+++ SOURCE INFORMATION +++

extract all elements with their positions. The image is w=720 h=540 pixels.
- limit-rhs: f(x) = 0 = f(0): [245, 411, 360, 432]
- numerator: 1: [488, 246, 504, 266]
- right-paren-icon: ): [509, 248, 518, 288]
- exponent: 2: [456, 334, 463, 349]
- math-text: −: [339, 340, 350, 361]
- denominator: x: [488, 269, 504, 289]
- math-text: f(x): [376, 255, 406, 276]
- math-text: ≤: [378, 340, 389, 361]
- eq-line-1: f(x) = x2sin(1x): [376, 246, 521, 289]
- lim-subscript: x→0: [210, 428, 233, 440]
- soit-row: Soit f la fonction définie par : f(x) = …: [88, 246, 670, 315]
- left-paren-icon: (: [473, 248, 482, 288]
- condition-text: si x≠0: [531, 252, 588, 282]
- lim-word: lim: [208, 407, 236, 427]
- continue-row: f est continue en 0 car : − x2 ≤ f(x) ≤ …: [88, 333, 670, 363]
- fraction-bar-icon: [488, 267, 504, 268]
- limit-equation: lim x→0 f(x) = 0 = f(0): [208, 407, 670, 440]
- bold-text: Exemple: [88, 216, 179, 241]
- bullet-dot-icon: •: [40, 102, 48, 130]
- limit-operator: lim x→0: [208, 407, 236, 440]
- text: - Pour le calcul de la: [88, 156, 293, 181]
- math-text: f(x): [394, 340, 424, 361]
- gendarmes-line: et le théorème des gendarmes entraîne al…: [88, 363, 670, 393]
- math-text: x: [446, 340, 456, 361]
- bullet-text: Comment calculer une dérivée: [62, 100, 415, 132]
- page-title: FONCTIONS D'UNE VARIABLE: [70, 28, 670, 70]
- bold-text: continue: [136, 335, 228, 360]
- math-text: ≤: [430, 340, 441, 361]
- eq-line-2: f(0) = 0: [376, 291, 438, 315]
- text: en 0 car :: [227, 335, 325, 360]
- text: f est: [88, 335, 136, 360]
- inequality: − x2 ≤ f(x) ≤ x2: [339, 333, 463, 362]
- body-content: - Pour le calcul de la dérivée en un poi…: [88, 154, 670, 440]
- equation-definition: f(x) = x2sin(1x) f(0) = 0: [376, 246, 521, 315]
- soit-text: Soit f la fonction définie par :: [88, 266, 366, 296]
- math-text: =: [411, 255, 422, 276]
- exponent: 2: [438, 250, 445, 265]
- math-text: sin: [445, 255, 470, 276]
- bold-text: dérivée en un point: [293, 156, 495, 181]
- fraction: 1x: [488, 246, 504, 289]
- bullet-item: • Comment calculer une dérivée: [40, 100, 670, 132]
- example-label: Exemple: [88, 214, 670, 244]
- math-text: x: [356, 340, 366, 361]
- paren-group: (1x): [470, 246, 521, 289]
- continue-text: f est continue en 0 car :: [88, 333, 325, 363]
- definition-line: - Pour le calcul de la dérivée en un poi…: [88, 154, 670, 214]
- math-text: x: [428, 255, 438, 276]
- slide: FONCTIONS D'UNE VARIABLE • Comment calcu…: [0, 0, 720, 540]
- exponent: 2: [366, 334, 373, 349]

+++

_TO DO_. Locate all lines in the listing above with the word "math" and copy them.

_YOUR SOLUTION_.
- math-text: −: [339, 340, 350, 361]
- math-text: f(x): [376, 255, 406, 276]
- math-text: ≤: [378, 340, 389, 361]
- math-text: f(x): [394, 340, 424, 361]
- math-text: x: [446, 340, 456, 361]
- math-text: ≤: [430, 340, 441, 361]
- math-text: =: [411, 255, 422, 276]
- math-text: sin: [445, 255, 470, 276]
- math-text: x: [356, 340, 366, 361]
- math-text: x: [428, 255, 438, 276]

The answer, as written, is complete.